Safaricom to invest US$296m in network expansion, rejects share consolidation

Safaricom yesterday announced plans to invest KSh25 billion (US$296m) in network improvements and modernisation in a bid to improve its services and boost its share price after the board rejected share consolidation.

The plans were announced at the firm’s fourth Annual General Meeting (AGM).

According to Safaricom chairman Nicholas Ng’ang’a , KSh20 billion (US$238m) will be spent on network expansion and improvements, with the remaining money to modernise the telco’s equipment.

241 base stations in Western Kenya have been modernised, with Safaricom chief executive Bob Collymore saying that modernisation is important as it “has an impact on the quality of service”.

The AGM also saw shareholders raise concerns and query the board for a solution to the firms dwindling share price. Safaricom shares were valued at KSh4.15 on Thursday, down from a high of KSh6.2 in 2010 and KSh5.0 at the firm’s IPO in June 2008.

The Safaricom board has been seeking a solution to the low share price, though plans to consolidate seem to have been shelved. According to Old Mutual, “Share consolidation is when a company reduces its total number of shares in issue without reducing the overall amount of its share capital, by giving shareholders a lower number of shares of a higher nominal value which replace the shares previously owned by shareholders.

Ng’ang’a told the AGM that the legal difficulties and questions of funding were proving problematic.

“There is no solution that we have found that will not run against the law or require an external injection of capital,” he said. “We don’t see an investor coming in to rescue retail investors.”

The IPO saw Safaricom introduce 10 billion of its 40 billion shares to the NSE, as it wanted the company to be majority-owned by Kenyans.
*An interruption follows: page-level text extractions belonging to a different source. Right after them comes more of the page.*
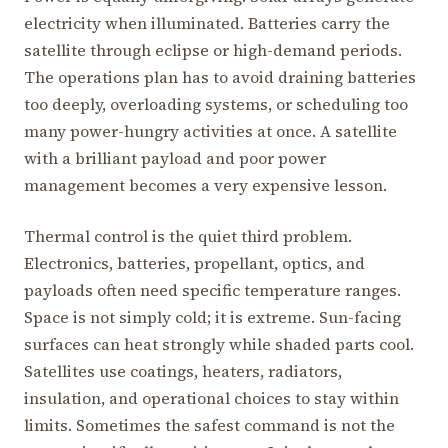
electricity when illuminated. Batteries carry the
satellite through eclipse or high-demand periods.
The operations plan has to avoid draining batteries
too deeply, overloading systems, or scheduling too
many power-hungry activities at once. A satellite
with a brilliant payload and poor power
management becomes a very expensive lesson.
Thermal control is the quiet third problem.
Electronics, batteries, propellant, optics, and
payloads often need specific temperature ranges.
Space is not simply cold; it is extreme. Sun-facing
surfaces can heat strongly while shaded parts cool.
Satellites use coatings, heaters, radiators,
insulation, and operational choices to stay within
limits. Sometimes the safest command is not the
The government’s 25 percent stake was worth only KSh50 billion (US$592 million) while investors subscribed with over KSh226 billion(US$ 2.7 billion).

Some form of restructuring is still crucial to the strength of Safaricom’s share price, according to Ng’ang’a.

“To make a difference in the dividend in this company we must have a different structure of shareholding,” he told The Standard.